◆ YOUR TASK ◆
Retype every line of the records exactly.
(DATA TO EXAMINE begins)
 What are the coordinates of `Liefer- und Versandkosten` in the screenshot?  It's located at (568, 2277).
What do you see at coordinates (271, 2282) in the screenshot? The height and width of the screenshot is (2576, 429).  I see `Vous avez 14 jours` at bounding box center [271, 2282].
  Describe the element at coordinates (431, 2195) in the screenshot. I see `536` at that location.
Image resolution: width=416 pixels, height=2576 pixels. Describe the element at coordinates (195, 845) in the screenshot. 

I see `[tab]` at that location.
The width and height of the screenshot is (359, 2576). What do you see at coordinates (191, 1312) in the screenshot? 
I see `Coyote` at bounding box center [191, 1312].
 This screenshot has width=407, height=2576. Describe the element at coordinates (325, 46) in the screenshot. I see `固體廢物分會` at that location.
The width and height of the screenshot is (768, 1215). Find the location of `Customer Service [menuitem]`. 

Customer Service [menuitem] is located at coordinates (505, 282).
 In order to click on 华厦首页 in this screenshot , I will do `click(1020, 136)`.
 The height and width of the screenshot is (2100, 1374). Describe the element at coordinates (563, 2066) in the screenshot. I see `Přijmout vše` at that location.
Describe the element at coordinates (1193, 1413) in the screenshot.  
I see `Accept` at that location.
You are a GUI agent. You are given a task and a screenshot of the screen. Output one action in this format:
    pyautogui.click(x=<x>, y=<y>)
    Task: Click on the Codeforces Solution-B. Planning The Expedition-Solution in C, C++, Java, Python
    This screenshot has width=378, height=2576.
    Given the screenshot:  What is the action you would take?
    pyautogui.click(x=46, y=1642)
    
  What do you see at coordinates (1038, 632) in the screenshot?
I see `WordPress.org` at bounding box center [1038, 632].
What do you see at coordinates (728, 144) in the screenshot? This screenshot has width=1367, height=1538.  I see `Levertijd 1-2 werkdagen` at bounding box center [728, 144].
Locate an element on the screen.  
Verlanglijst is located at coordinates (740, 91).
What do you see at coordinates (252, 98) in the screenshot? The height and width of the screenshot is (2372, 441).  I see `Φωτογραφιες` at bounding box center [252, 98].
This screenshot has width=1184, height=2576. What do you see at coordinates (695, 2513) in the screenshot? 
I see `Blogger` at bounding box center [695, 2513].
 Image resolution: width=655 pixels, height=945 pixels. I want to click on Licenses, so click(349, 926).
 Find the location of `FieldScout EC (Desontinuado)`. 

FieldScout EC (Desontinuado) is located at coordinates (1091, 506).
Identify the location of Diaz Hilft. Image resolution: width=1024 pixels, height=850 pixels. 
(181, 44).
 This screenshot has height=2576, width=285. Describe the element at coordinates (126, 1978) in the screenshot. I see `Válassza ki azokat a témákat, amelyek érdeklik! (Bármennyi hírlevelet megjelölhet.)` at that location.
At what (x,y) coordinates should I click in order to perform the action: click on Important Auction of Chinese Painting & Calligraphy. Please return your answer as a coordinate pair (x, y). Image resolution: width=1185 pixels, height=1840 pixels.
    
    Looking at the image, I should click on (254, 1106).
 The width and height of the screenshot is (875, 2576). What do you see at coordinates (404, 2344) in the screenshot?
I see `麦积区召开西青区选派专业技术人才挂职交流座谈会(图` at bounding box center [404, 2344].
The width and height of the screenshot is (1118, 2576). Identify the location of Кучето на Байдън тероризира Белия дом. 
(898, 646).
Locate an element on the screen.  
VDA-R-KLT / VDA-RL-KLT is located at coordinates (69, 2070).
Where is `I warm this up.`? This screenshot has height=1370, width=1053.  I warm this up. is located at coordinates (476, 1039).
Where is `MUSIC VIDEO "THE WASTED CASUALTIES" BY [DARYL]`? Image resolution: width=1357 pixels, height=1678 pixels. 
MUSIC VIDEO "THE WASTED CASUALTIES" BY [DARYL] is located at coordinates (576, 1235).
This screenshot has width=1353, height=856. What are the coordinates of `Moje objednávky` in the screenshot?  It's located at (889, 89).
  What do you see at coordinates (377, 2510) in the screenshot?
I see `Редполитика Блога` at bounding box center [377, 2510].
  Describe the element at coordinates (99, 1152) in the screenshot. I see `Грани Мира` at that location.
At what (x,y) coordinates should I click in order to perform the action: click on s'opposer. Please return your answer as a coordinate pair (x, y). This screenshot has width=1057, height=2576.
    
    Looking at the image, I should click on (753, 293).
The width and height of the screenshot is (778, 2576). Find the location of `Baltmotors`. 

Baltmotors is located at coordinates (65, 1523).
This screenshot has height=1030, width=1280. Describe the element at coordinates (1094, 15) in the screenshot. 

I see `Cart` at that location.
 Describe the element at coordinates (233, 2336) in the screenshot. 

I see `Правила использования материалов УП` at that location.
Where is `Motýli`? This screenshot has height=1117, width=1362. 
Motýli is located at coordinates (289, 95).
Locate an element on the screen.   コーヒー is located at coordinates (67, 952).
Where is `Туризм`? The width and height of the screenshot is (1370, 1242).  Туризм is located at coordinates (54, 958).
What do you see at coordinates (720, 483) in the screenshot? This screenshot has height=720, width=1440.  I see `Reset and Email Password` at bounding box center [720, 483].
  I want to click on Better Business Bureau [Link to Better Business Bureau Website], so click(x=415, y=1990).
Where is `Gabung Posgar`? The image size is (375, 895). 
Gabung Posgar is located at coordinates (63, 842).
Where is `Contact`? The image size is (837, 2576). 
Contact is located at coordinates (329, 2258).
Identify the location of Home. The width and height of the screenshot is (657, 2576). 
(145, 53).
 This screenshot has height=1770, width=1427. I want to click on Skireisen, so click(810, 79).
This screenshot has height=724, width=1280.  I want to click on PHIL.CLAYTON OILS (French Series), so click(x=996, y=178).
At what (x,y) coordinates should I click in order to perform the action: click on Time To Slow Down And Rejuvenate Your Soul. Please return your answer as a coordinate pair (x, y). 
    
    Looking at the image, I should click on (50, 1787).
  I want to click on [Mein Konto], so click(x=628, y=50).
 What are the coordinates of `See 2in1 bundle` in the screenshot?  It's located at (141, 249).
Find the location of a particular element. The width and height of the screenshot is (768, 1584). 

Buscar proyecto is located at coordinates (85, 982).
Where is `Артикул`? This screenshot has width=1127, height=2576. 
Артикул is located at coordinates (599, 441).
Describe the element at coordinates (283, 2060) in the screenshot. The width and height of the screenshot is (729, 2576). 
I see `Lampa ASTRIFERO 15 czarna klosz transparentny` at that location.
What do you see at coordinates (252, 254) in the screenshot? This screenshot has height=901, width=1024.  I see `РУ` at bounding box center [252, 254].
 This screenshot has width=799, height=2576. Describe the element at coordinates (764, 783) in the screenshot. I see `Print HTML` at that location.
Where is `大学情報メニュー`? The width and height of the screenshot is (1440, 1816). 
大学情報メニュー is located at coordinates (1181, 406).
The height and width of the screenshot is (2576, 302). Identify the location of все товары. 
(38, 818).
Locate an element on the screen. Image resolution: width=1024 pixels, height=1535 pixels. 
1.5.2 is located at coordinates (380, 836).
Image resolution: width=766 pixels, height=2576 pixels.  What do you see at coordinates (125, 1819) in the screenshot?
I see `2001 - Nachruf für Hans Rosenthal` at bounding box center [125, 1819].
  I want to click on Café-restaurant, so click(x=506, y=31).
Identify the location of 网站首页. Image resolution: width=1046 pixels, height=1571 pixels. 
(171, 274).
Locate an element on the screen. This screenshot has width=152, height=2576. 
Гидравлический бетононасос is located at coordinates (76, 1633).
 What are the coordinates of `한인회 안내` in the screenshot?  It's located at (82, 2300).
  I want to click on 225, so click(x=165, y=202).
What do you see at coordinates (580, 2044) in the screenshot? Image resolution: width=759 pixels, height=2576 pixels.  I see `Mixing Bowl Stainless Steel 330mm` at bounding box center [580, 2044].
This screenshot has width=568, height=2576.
(DATA TO EXAMINE ends)
◆ RESULT ◆
 What are the coordinates of `Liefer- und Versandkosten` in the screenshot?  It's located at (568, 2277).
What do you see at coordinates (271, 2282) in the screenshot? The height and width of the screenshot is (2576, 429).  I see `Vous avez 14 jours` at bounding box center [271, 2282].
  Describe the element at coordinates (431, 2195) in the screenshot. I see `536` at that location.
Image resolution: width=416 pixels, height=2576 pixels. Describe the element at coordinates (195, 845) in the screenshot. 

I see `[tab]` at that location.
The width and height of the screenshot is (359, 2576). What do you see at coordinates (191, 1312) in the screenshot? 
I see `Coyote` at bounding box center [191, 1312].
 This screenshot has width=407, height=2576. Describe the element at coordinates (325, 46) in the screenshot. I see `固體廢物分會` at that location.
The width and height of the screenshot is (768, 1215). Find the location of `Customer Service [menuitem]`. 

Customer Service [menuitem] is located at coordinates (505, 282).
 In order to click on 华厦首页 in this screenshot , I will do `click(1020, 136)`.
 The height and width of the screenshot is (2100, 1374). Describe the element at coordinates (563, 2066) in the screenshot. I see `Přijmout vše` at that location.
Describe the element at coordinates (1193, 1413) in the screenshot.  
I see `Accept` at that location.
You are a GUI agent. You are given a task and a screenshot of the screen. Output one action in this format:
    pyautogui.click(x=<x>, y=<y>)
    Task: Click on the Codeforces Solution-B. Planning The Expedition-Solution in C, C++, Java, Python
    This screenshot has width=378, height=2576.
    Given the screenshot:  What is the action you would take?
    pyautogui.click(x=46, y=1642)
    
  What do you see at coordinates (1038, 632) in the screenshot?
I see `WordPress.org` at bounding box center [1038, 632].
What do you see at coordinates (728, 144) in the screenshot? This screenshot has width=1367, height=1538.  I see `Levertijd 1-2 werkdagen` at bounding box center [728, 144].
Locate an element on the screen.  
Verlanglijst is located at coordinates (740, 91).
What do you see at coordinates (252, 98) in the screenshot? The height and width of the screenshot is (2372, 441).  I see `Φωτογραφιες` at bounding box center [252, 98].
This screenshot has width=1184, height=2576. What do you see at coordinates (695, 2513) in the screenshot? 
I see `Blogger` at bounding box center [695, 2513].
 Image resolution: width=655 pixels, height=945 pixels. I want to click on Licenses, so click(349, 926).
 Find the location of `FieldScout EC (Desontinuado)`. 

FieldScout EC (Desontinuado) is located at coordinates (1091, 506).
Identify the location of Diaz Hilft. Image resolution: width=1024 pixels, height=850 pixels. 
(181, 44).
 This screenshot has height=2576, width=285. Describe the element at coordinates (126, 1978) in the screenshot. I see `Válassza ki azokat a témákat, amelyek érdeklik! (Bármennyi hírlevelet megjelölhet.)` at that location.
At what (x,y) coordinates should I click in order to perform the action: click on Important Auction of Chinese Painting & Calligraphy. Please return your answer as a coordinate pair (x, y). Image resolution: width=1185 pixels, height=1840 pixels.
    
    Looking at the image, I should click on (254, 1106).
 The width and height of the screenshot is (875, 2576). What do you see at coordinates (404, 2344) in the screenshot?
I see `麦积区召开西青区选派专业技术人才挂职交流座谈会(图` at bounding box center [404, 2344].
The width and height of the screenshot is (1118, 2576). Identify the location of Кучето на Байдън тероризира Белия дом. 
(898, 646).
Locate an element on the screen.  
VDA-R-KLT / VDA-RL-KLT is located at coordinates (69, 2070).
Where is `I warm this up.`? This screenshot has height=1370, width=1053.  I warm this up. is located at coordinates (476, 1039).
Where is `MUSIC VIDEO "THE WASTED CASUALTIES" BY [DARYL]`? Image resolution: width=1357 pixels, height=1678 pixels. 
MUSIC VIDEO "THE WASTED CASUALTIES" BY [DARYL] is located at coordinates (576, 1235).
This screenshot has width=1353, height=856. What are the coordinates of `Moje objednávky` in the screenshot?  It's located at (889, 89).
  What do you see at coordinates (377, 2510) in the screenshot?
I see `Редполитика Блога` at bounding box center [377, 2510].
  Describe the element at coordinates (99, 1152) in the screenshot. I see `Грани Мира` at that location.
At what (x,y) coordinates should I click in order to perform the action: click on s'opposer. Please return your answer as a coordinate pair (x, y). This screenshot has width=1057, height=2576.
    
    Looking at the image, I should click on (753, 293).
The width and height of the screenshot is (778, 2576). Find the location of `Baltmotors`. 

Baltmotors is located at coordinates (65, 1523).
This screenshot has height=1030, width=1280. Describe the element at coordinates (1094, 15) in the screenshot. 

I see `Cart` at that location.
 Describe the element at coordinates (233, 2336) in the screenshot. 

I see `Правила использования материалов УП` at that location.
Where is `Motýli`? This screenshot has height=1117, width=1362. 
Motýli is located at coordinates (289, 95).
Locate an element on the screen.   コーヒー is located at coordinates (67, 952).
Where is `Туризм`? The width and height of the screenshot is (1370, 1242).  Туризм is located at coordinates (54, 958).
What do you see at coordinates (720, 483) in the screenshot? This screenshot has height=720, width=1440.  I see `Reset and Email Password` at bounding box center [720, 483].
  I want to click on Better Business Bureau [Link to Better Business Bureau Website], so click(x=415, y=1990).
Where is `Gabung Posgar`? The image size is (375, 895). 
Gabung Posgar is located at coordinates (63, 842).
Where is `Contact`? The image size is (837, 2576). 
Contact is located at coordinates (329, 2258).
Identify the location of Home. The width and height of the screenshot is (657, 2576). 
(145, 53).
 This screenshot has height=1770, width=1427. I want to click on Skireisen, so click(810, 79).
This screenshot has height=724, width=1280.  I want to click on PHIL.CLAYTON OILS (French Series), so click(x=996, y=178).
At what (x,y) coordinates should I click in order to perform the action: click on Time To Slow Down And Rejuvenate Your Soul. Please return your answer as a coordinate pair (x, y). 
    
    Looking at the image, I should click on (50, 1787).
  I want to click on [Mein Konto], so click(x=628, y=50).
 What are the coordinates of `See 2in1 bundle` in the screenshot?  It's located at (141, 249).
Find the location of a particular element. The width and height of the screenshot is (768, 1584). 

Buscar proyecto is located at coordinates (85, 982).
Where is `Артикул`? This screenshot has width=1127, height=2576. 
Артикул is located at coordinates (599, 441).
Describe the element at coordinates (283, 2060) in the screenshot. The width and height of the screenshot is (729, 2576). 
I see `Lampa ASTRIFERO 15 czarna klosz transparentny` at that location.
What do you see at coordinates (252, 254) in the screenshot? This screenshot has height=901, width=1024.  I see `РУ` at bounding box center [252, 254].
 This screenshot has width=799, height=2576. Describe the element at coordinates (764, 783) in the screenshot. I see `Print HTML` at that location.
Where is `大学情報メニュー`? The width and height of the screenshot is (1440, 1816). 
大学情報メニュー is located at coordinates (1181, 406).
The height and width of the screenshot is (2576, 302). Identify the location of все товары. 
(38, 818).
Locate an element on the screen. Image resolution: width=1024 pixels, height=1535 pixels. 
1.5.2 is located at coordinates (380, 836).
Image resolution: width=766 pixels, height=2576 pixels.  What do you see at coordinates (125, 1819) in the screenshot?
I see `2001 - Nachruf für Hans Rosenthal` at bounding box center [125, 1819].
  I want to click on Café-restaurant, so click(x=506, y=31).
Identify the location of 网站首页. Image resolution: width=1046 pixels, height=1571 pixels. 
(171, 274).
Locate an element on the screen. This screenshot has width=152, height=2576. 
Гидравлический бетононасос is located at coordinates (76, 1633).
 What are the coordinates of `한인회 안내` in the screenshot?  It's located at (82, 2300).
  I want to click on 225, so click(x=165, y=202).
What do you see at coordinates (580, 2044) in the screenshot? Image resolution: width=759 pixels, height=2576 pixels.  I see `Mixing Bowl Stainless Steel 330mm` at bounding box center [580, 2044].
This screenshot has width=568, height=2576.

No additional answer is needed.